In the summer, the heat inside cars and trucks heats up quickly. When the temperature outside is 85, the temperature inside the vehicle (even with the windows slightly open) can reach 102 in ten minutes. Within 30 minutes, it can reach 120 degrees. An animal in a closed vehicle will develop heatstroke and eventually, its brain will literally “cook.” If you are thinking of taking your dog out with you, and leaving him in the car while you just run a simple errand-DON’T.  If you see an animal in heat distress in a car, notify law enforcement  IMMEDIATELY!

It Will Rain…Eventually

We haven’t seen much lately but there will come a day (soon, we hope!) that the skies will darken and BOOM! Your beloved dog begins to pant and pace around the house—her tail tucked between her legs. When the first crash of thunder hits, she bolts under a chair or hides in the closet. She remains there, trembling, until the storm passes. Sound familiar? If your dog (or cat) is scared of thunderstorms, don’t worry! We have some stellar advice from the ASPCA in helping her overcome this fear.

  • Human company often calms panicked dogs. If your calm, quiet touch brings comfort and security, take time to snuggle with your pet.
  • Try turning on some calming music, a TV or radio, or a fan to muffle storm noises. Shutting the drapes may also help if lightning frightens your dog.
    More active distractions may help, too. See if your dog will eat from a food-filled toy, scatter treats in the house for him to find, or try playing tug with his favorite toy.
  • Invest in wellness products. There are a number of products on the market that may help your pup remain calm during storms, including close-fitting body wraps, noise-reducing headphones, herbal remedies and medications. Talk to your vet about options.
  • Make sure it’s not a medical condition. If your adult dog has suddenly become afraid of storms, please start with a visit to your vet. A sick dog may be more sensitive to sounds, and no amount of behavior modification will help if your dog’s fear is due to a medical condition.
Copyright 2011
No part of this web site, including photographs, may be reproduced without written permission

6 Responses to Welcome

  1. James says:

    Like the new website!

  2. skeeter says:

    what a great job – I love just seeing what’s new each week.

  3. Edna Spracklen says:

    I like your new site. I love black dogs. I have four, all neutered and spayed.
    I also like seeing LARAS House on Facebook!

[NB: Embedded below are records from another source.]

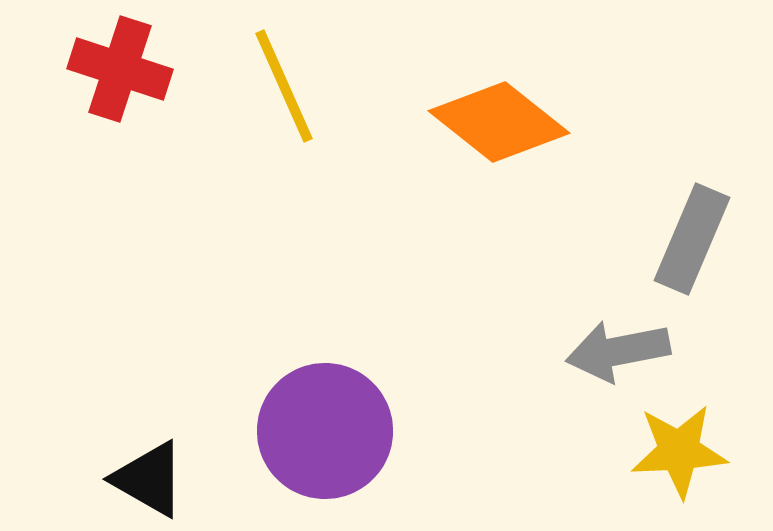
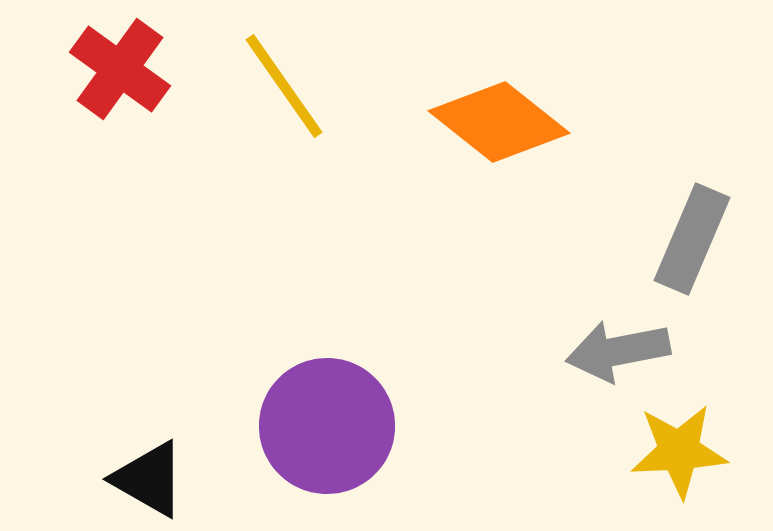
red cross: rotated 18 degrees clockwise
yellow line: rotated 11 degrees counterclockwise
purple circle: moved 2 px right, 5 px up
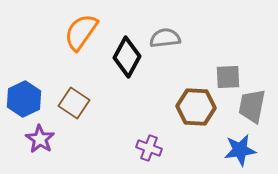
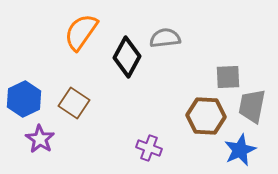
brown hexagon: moved 10 px right, 9 px down
blue star: rotated 16 degrees counterclockwise
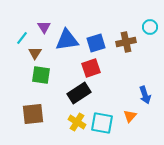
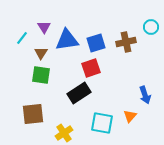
cyan circle: moved 1 px right
brown triangle: moved 6 px right
yellow cross: moved 13 px left, 11 px down; rotated 24 degrees clockwise
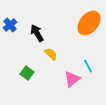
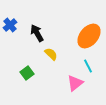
orange ellipse: moved 13 px down
green square: rotated 16 degrees clockwise
pink triangle: moved 3 px right, 4 px down
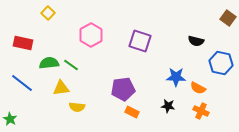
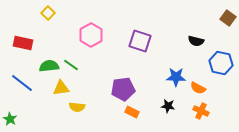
green semicircle: moved 3 px down
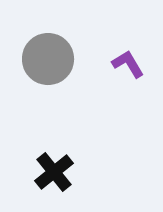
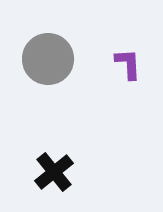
purple L-shape: rotated 28 degrees clockwise
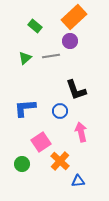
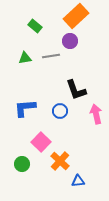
orange rectangle: moved 2 px right, 1 px up
green triangle: rotated 32 degrees clockwise
pink arrow: moved 15 px right, 18 px up
pink square: rotated 12 degrees counterclockwise
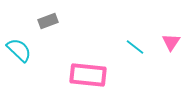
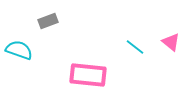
pink triangle: rotated 24 degrees counterclockwise
cyan semicircle: rotated 24 degrees counterclockwise
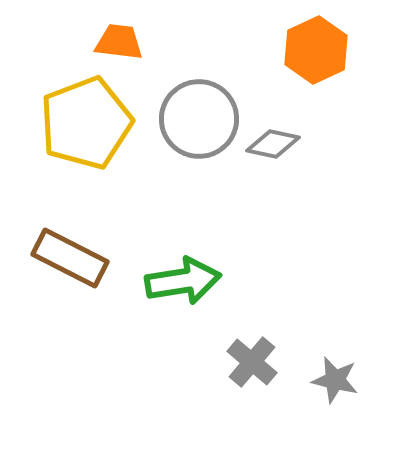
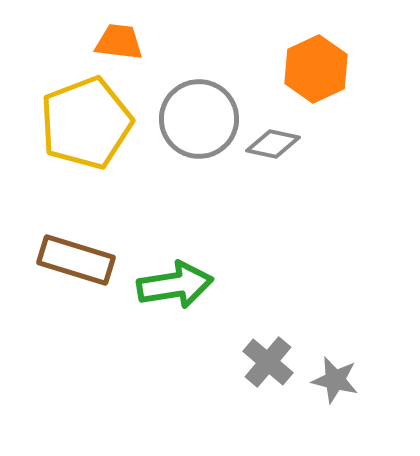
orange hexagon: moved 19 px down
brown rectangle: moved 6 px right, 2 px down; rotated 10 degrees counterclockwise
green arrow: moved 8 px left, 4 px down
gray cross: moved 16 px right
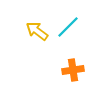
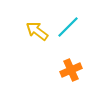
orange cross: moved 2 px left; rotated 15 degrees counterclockwise
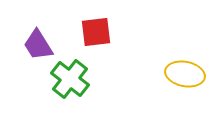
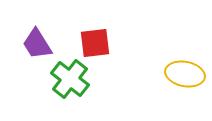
red square: moved 1 px left, 11 px down
purple trapezoid: moved 1 px left, 1 px up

  4. Theresa Skipper says:

    Great job! Lots of good information.

  5. I am so glad that we got Lucky Sprinkles from ya’ll. She is wonderful. She wakes us up when our daughter sleepwalks or even has an asthma attack in her sleep. As you know all of our animals are adopted. The last one that we found dumped we have discovered is trained for the hearing impared. We just love adopting dogs.